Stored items
((

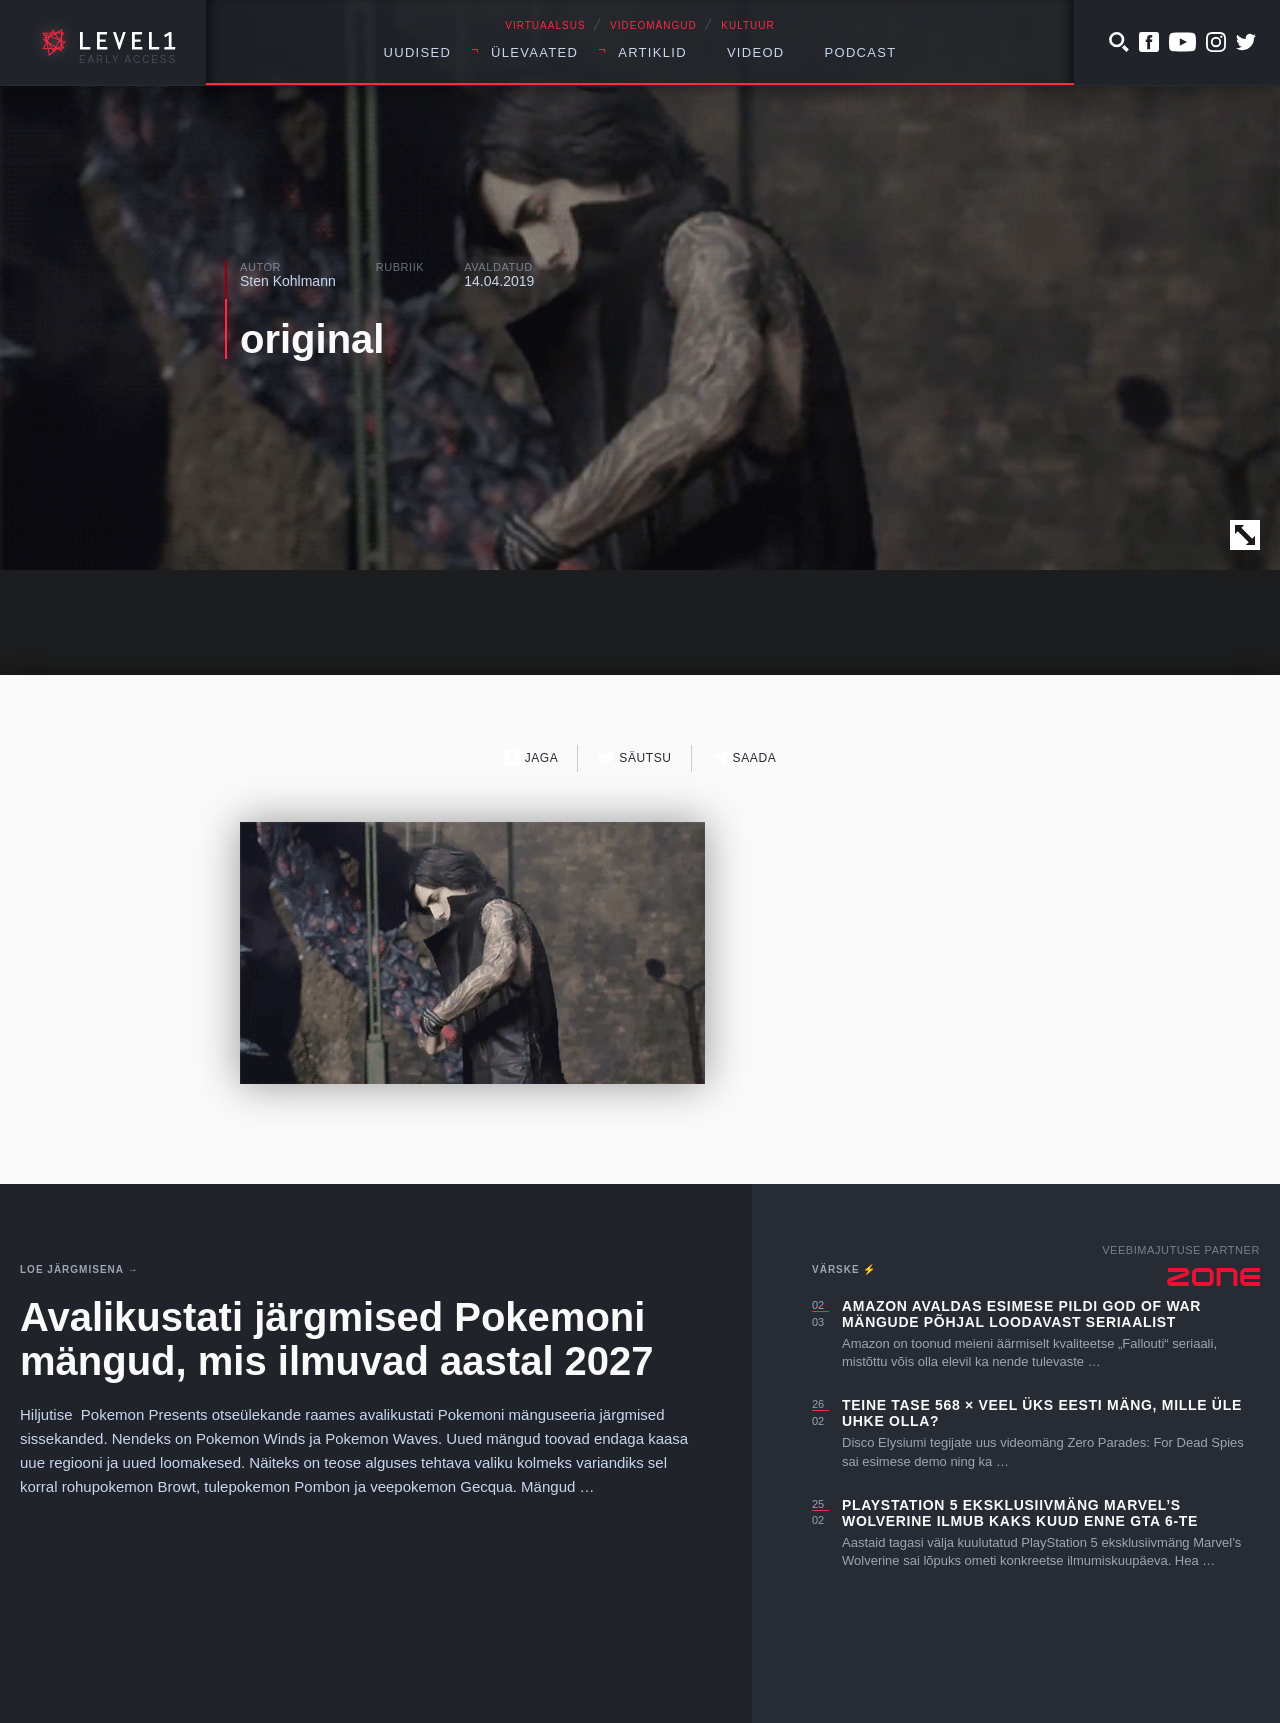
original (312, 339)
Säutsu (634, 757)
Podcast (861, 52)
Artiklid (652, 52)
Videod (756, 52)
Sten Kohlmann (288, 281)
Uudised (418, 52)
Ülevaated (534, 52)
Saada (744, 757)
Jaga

))

- [Try it] All of the entries need to be retyped word for word, pictures excluded.

- [Expected answer]
original (312, 339)
Säutsu (634, 757)
Podcast (861, 52)
Artiklid (652, 52)
Videod (756, 52)
Sten Kohlmann (288, 281)
Uudised (418, 52)
Ülevaated (534, 52)
Saada (744, 757)
Jaga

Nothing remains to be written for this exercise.